When my mother felt the danger of being discovered, she left my older sister with those people for safekeeping, and she took me with her. However, the chase for her has already begun. Not knowing how and what to do, she decided to leave me on the street and run away. That January night in 1942, in the early morning, I was left on the street in front of a gate at a temperature of minus twenty. I later learned that my mother managed to escape and save herself. I cried from the extreme cold, and the dog in the yard of that house heard my whining and revealed to the family what was happening in front of the gate. The grandmother who lived in that house, when she went out to the gate, saw a bundle on the ground, a little baby crying. The next day, she took me to the municipality to report that someone had left a small baby in front of her gate. The municipality did not know what to do with me, so they temporarily placed me in a home for the elderly.

At that time, various advertisements in the city were performed by a drummer. For the next few days, the drummer walked the streets, pounded on the drum and loudly called on people to take an abandoned small child into custody. After a few days, Desanka Tomić, who lived in Čačak with her husband at the time, responded to the ad. They took me from home, saved me, raised me until I left for the Military School. But my childhood was difficult, burdened with misery, insecurity and fear. After graduating from the Military School, I found out quite by accident that my biological mother lives in Belgrade. After a long wandering and searching around Belgrade, I managed to find my mother after almost a full nineteen years. The meeting was unforgettable and touching: I saw a middle-aged woman approaching me, with light brown hair and a light complexion … “She is beautiful. She is my mother!” – I said quietly. “Oh God, is that possible? There … she’s here, a few steps ahead of me, and how much I longed for her … How many times before I imagined her character, imagined her, my mother with the image of a goddess . ” Mother Vida walked towards me, she stopped for a moment, she looked at me as if she didn’t believe that it was me, Svetozar, her lost son. I turned pale. My ears were pounding, I could clearly hear my heart pounding in my chest. I felt dizzy in my head. As in a dream, as if from some distance I heard her voice … “Son! … My son!” He hugs me and cries. And everyone who watched it cried.
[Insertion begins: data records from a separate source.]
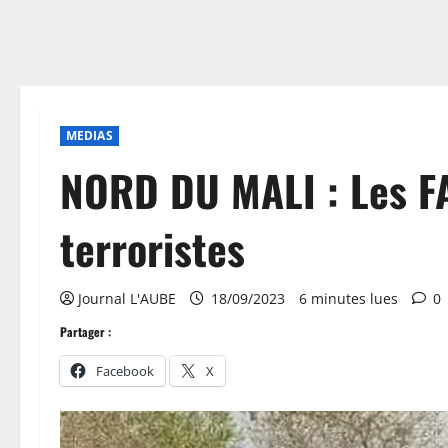
MEDIAS
NORD DU MALI : Les FA
terroristes
Journal L'AUBE
18/09/2023
6 minutes lues
0
Partager :
Facebook
X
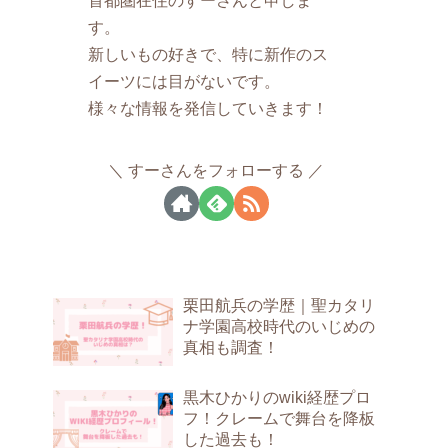
す。
新しいもの好きで、特に新作のス
イーツには目がないです。
様々な情報を発信していきます！
すーさんをフォローする
栗田航兵の学歴｜聖カタリ
ナ学園高校時代のいじめの
真相も調査！
黒木ひかりのwiki経歴プロ
フ！クレームで舞台を降板
した過去も！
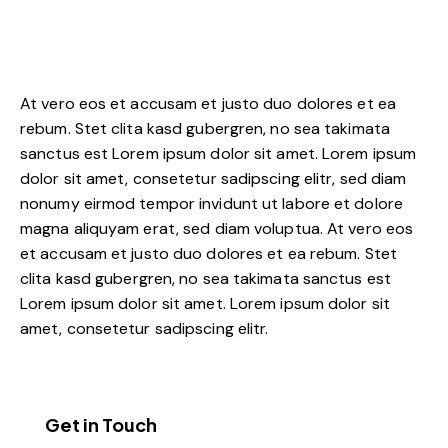
At vero eos et accusam et justo duo dolores et ea
rebum. Stet clita kasd gubergren, no sea takimata
sanctus est Lorem ipsum dolor sit amet. Lorem ipsum
dolor sit amet, consetetur sadipscing elitr, sed diam
nonumy eirmod tempor invidunt ut labore et dolore
magna aliquyam erat, sed diam voluptua. At vero eos
et accusam et justo duo dolores et ea rebum. Stet
clita kasd gubergren, no sea takimata sanctus est
Lorem ipsum dolor sit amet. Lorem ipsum dolor sit
amet, consetetur sadipscing elitr.
Get in Touch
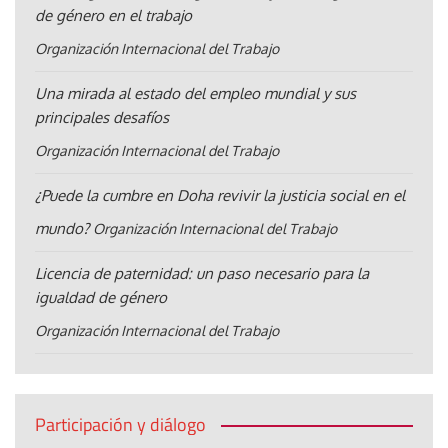
de género en el trabajo
Organización Internacional del Trabajo
Una mirada al estado del empleo mundial y sus
principales desafíos
Organización Internacional del Trabajo
¿Puede la cumbre en Doha revivir la justicia social en el
mundo?
Organización Internacional del Trabajo
Licencia de paternidad: un paso necesario para la
igualdad de género
Organización Internacional del Trabajo
Participación y diálogo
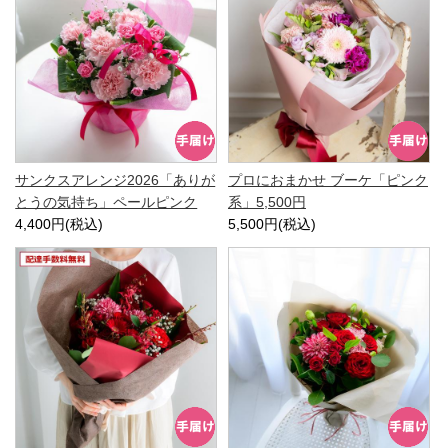
サンクスアレンジ2026「ありが
プロにおまかせ ブーケ「ピンク
とうの気持ち」ペールピンク
系」5,500円
4,400円(税込)
5,500円(税込)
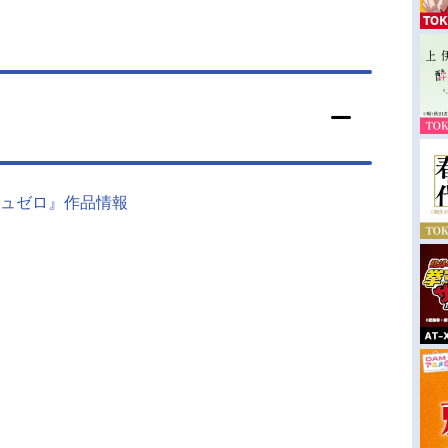
ュゼロ』作品情報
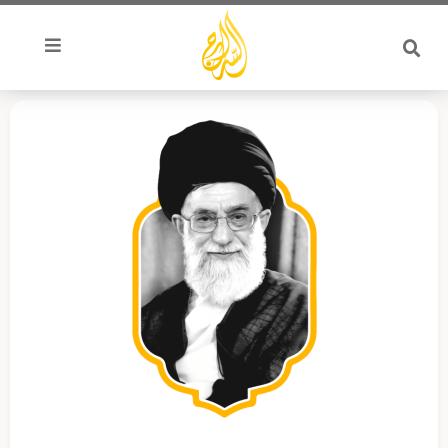
خطي
لى
لمحتوى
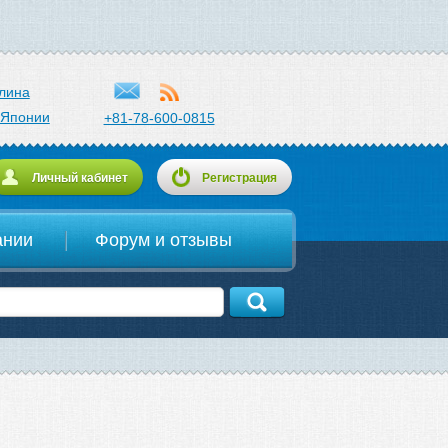
лина
 Японии
+81-78-600-0815
Личный кабинет
Регистрация
ании
Форум и отзывы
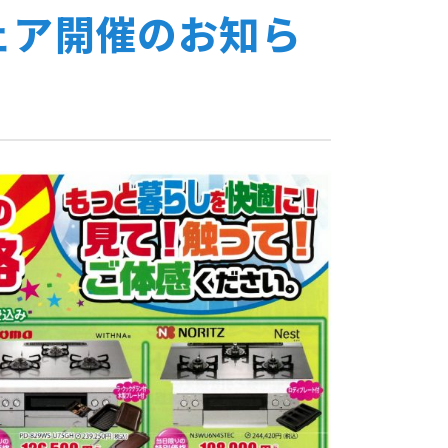
フェア開催のお知ら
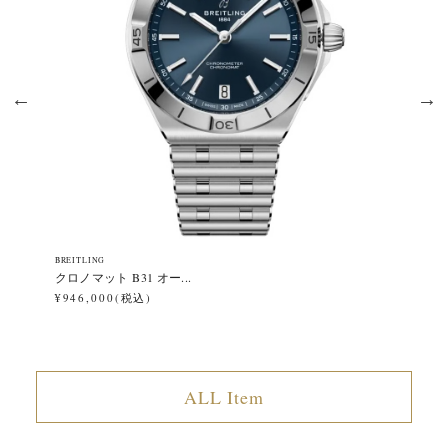
BREITLING
BR
クロノマット B31 オー...
ク
¥946,000(税込)
¥9
ALL Item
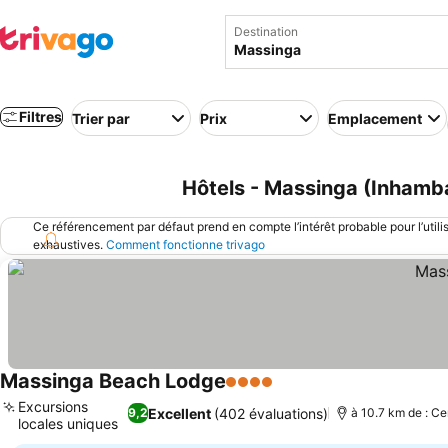
Destination
Filtres
Trier par
Prix
Emplacement
Hôtels - Massinga (Inham
Ce référencement par défaut prend en compte l’intérêt probable pour l’utili
exhaustives.
Comment fonctionne trivago
Massinga Beach Lodge
4 Étoiles
Consulter les prix
Excursions
Excellent
(402 évaluations)
9,2
à 10.7 km de : Ce
locales uniques
Consulter les prix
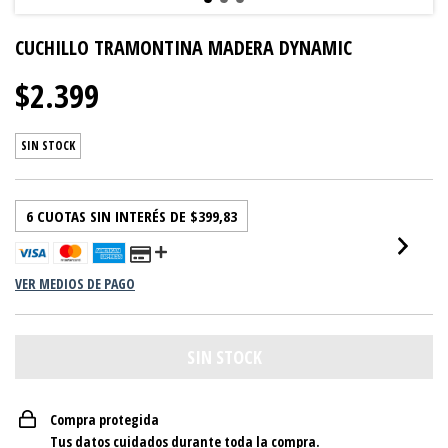
CUCHILLO TRAMONTINA MADERA DYNAMIC
$2.399
SIN STOCK
6
CUOTAS SIN INTERÉS DE
$399,83
VER MEDIOS DE PAGO
Compra protegida
Tus datos cuidados durante toda la compra.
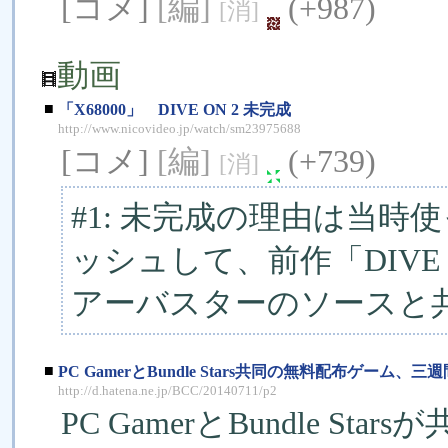
[コメ]
[編]
(+987)
[消]
動画
■
「X68000」 DIVE ON 2 未完成
http://www.nicovideo.jp/watch/sm23975688
[コメ]
[編]
(+739)
[消]
#1: 未完成の理由は当時
ッシュして、前作「DIV
アーバスターのソースと
■
PC GamerとBundle Stars共同の無料配布ゲーム、三週間目
http://d.hatena.ne.jp/BCC/20140711/p2
PC GamerとBundle 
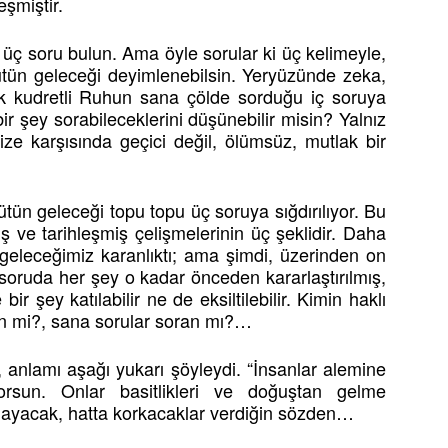
leşmiştir.
üç soru bulun. Ama öyle sorular ki üç kelimeyle,
ütün geleceği deyimlenebilsin. Yeryüzünde zeka,
rek kudretli Ruhun sana çölde sorduğu iç soruya
r şey sorabileceklerini düşünebilir misin? Yalnız
ize karşısında geçici değil, ölümsüz, mutlak bir
ütün geleceği topu topu üç soruya sığdırılıyor. Bu
 ve tarihleşmiş çelişmelerinin üç şeklidir. Daha
leceğimiz karanlıktı; ama şimdi, üzerinden on
soruda her şey o kadar önceden kararlaştırılmış,
r şey katılabilir ne de eksiltilebilir. Kimin haklı
n mi?, sana sorular soran mı?…
e, anlamı aşağı yukarı şöyleydi. “İnsanlar alemine
orsun. Onlar basitlikleri ve doğuştan gelme
ayacak, hatta korkacaklar verdiğin sözden…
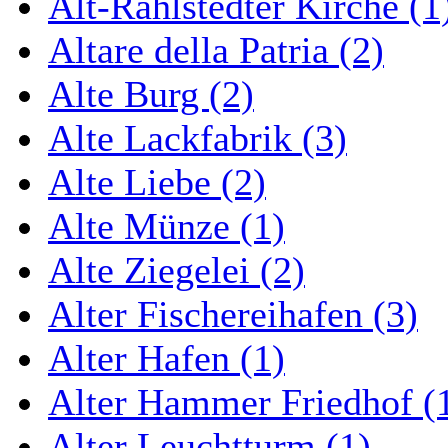
Alt-Rahlstedter Kirche (1
Altare della Patria (2)
Alte Burg (2)
Alte Lackfabrik (3)
Alte Liebe (2)
Alte Münze (1)
Alte Ziegelei (2)
Alter Fischereihafen (3)
Alter Hafen (1)
Alter Hammer Friedhof (
Alter Leuchtturm (1)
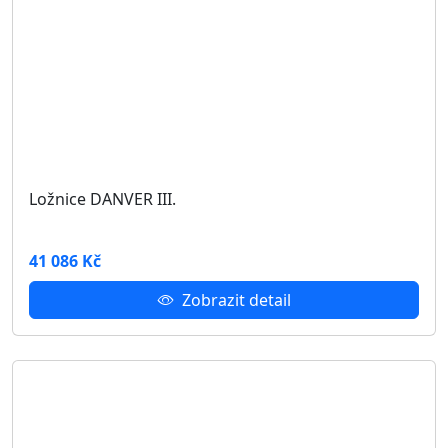
Komoda DANVER D-03
Rozměry: 80.5 × 40 × 90 cm
(šířka × hloubka × výška)
3 356 Kč
Zobrazit detail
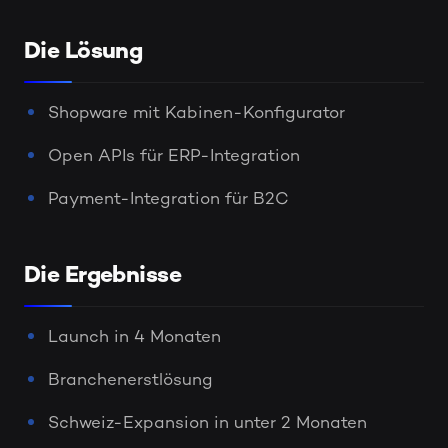
Die Lösung
Shopware mit Kabinen-Konfigurator
Open APIs für ERP-Integration
Payment-Integration für B2C
Die Ergebnisse
Launch in 4 Monaten
Branchenerstlösung
Schweiz-Expansion in unter 2 Monaten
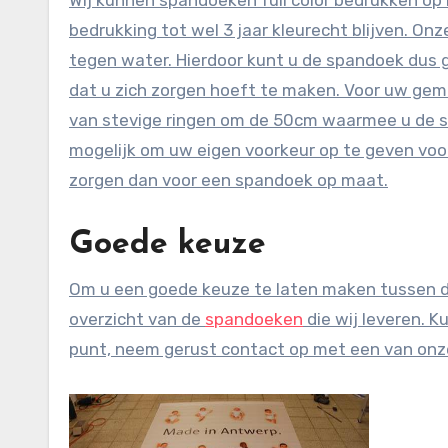
bedrukking tot wel 3 jaar kleurecht blijven. 
tegen water. Hierdoor kunt u de spandoek dus g
dat u zich zorgen hoeft te maken. Voor uw gem
van stevige ringen om de 50cm waarmee u de spa
mogelijk om uw eigen voorkeur op te geven vo
zorgen dan voor een spandoek op maat.
Goede keuze
Om u een goede keuze te laten maken tussen de
overzicht van de
spandoeken
die wij leveren. 
punt, neem gerust contact op met een van onze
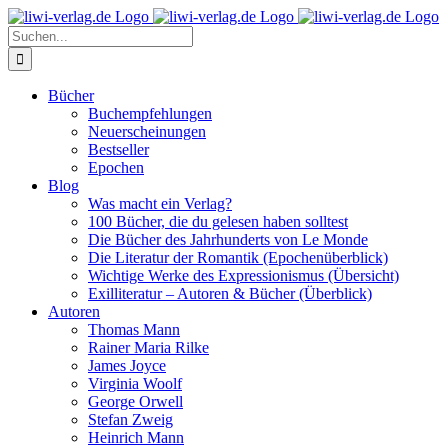
Skip
to
Suche
content
nach:
Bücher
Buchempfehlungen
Neuerscheinungen
Bestseller
Epochen
Blog
Was macht ein Verlag?
100 Bücher, die du gelesen haben solltest
Die Bücher des Jahrhunderts von Le Monde
Die Literatur der Romantik (Epochenüberblick)
Wichtige Werke des Expressionismus (Übersicht)
Exilliteratur – Autoren & Bücher (Überblick)
Autoren
Thomas Mann
Rainer Maria Rilke
James Joyce
Virginia Woolf
George Orwell
Stefan Zweig
Heinrich Mann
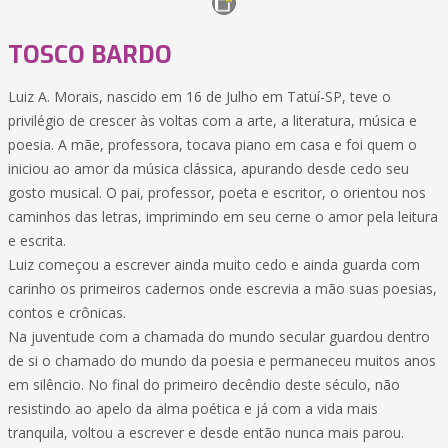
TOSCO BARDO
Luiz A. Morais, nascido em 16 de Julho em Tatuí-SP, teve o
privilégio de crescer às voltas com a arte, a literatura, música e
poesia. A mãe, professora, tocava piano em casa e foi quem o
iniciou ao amor da música clássica, apurando desde cedo seu
gosto musical. O pai, professor, poeta e escritor, o orientou nos
caminhos das letras, imprimindo em seu cerne o amor pela leitura
e escrita.
Luiz começou a escrever ainda muito cedo e ainda guarda com
carinho os primeiros cadernos onde escrevia a mão suas poesias,
contos e crônicas.
Na juventude com a chamada do mundo secular guardou dentro
de si o chamado do mundo da poesia e permaneceu muitos anos
em silêncio. No final do primeiro decêndio deste século, não
resistindo ao apelo da alma poética e já com a vida mais
tranquila, voltou a escrever e desde então nunca mais parou.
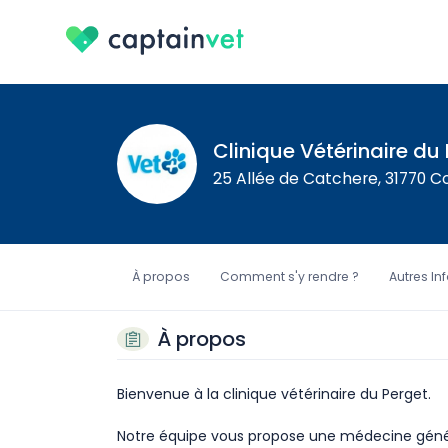
Clinique Vétérinaire du
25 Allée de Catchere, 31770 C
À propos
Comment s'y rendre ?
Autres In
À propos
Bienvenue à la clinique vétérinaire du Perget.
Notre équipe vous propose une médecine généra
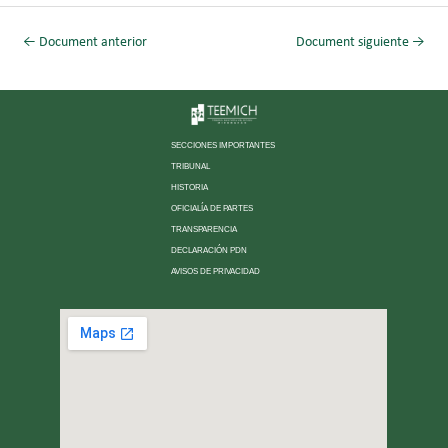
←
Document anterior
Document siguiente
→
SECCIONES IMPORTANTES
TRIBUNAL
HISTORIA
OFICIALÍA DE PARTES
TRANSPARENCIA
DECLARACIÓN PDN
AVISOS DE PRIVACIDAD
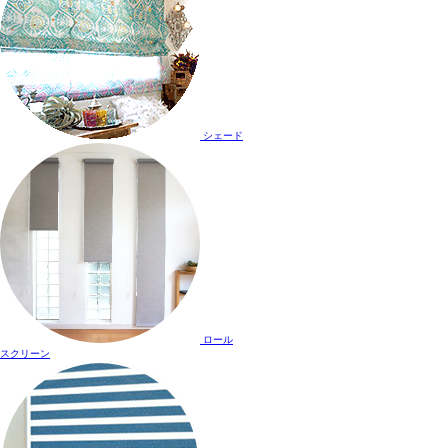
シェード
ロール
スクリーン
Journalists of the “Vecernje Novosti” newspaper came to record this unusual event. The next day, a picture and an interview of my mother and me appeared in the newspaper.

I met my father in that period, but that was also the end of our further relationship. By finding my parents, my joy was short-lived, my parents were separated, they had newly formed families and they have not been in contact since the end of the war. My mother took two children from her home for adoption and dedicated her love to those children for the rest of her life. On the other hand, after retiring, I went to live in Israel. When NATO carried out the aggression against the FRY on March 24, 1999, I was in Israel, and I lived through those days with great sadness. Through acquaintances living in Israel, with the permission of the local police, I organized peaceful protests in front of the American, French and British embassies in Tel Aviv. I received a letter of thanks from the FRY Embassy in Tel Aviv for my patriotic engagement and financial assistance to Serbia. I am the author of the novel The Great Mother: If the World Were Perfect, Consolation in Apparent Happiness.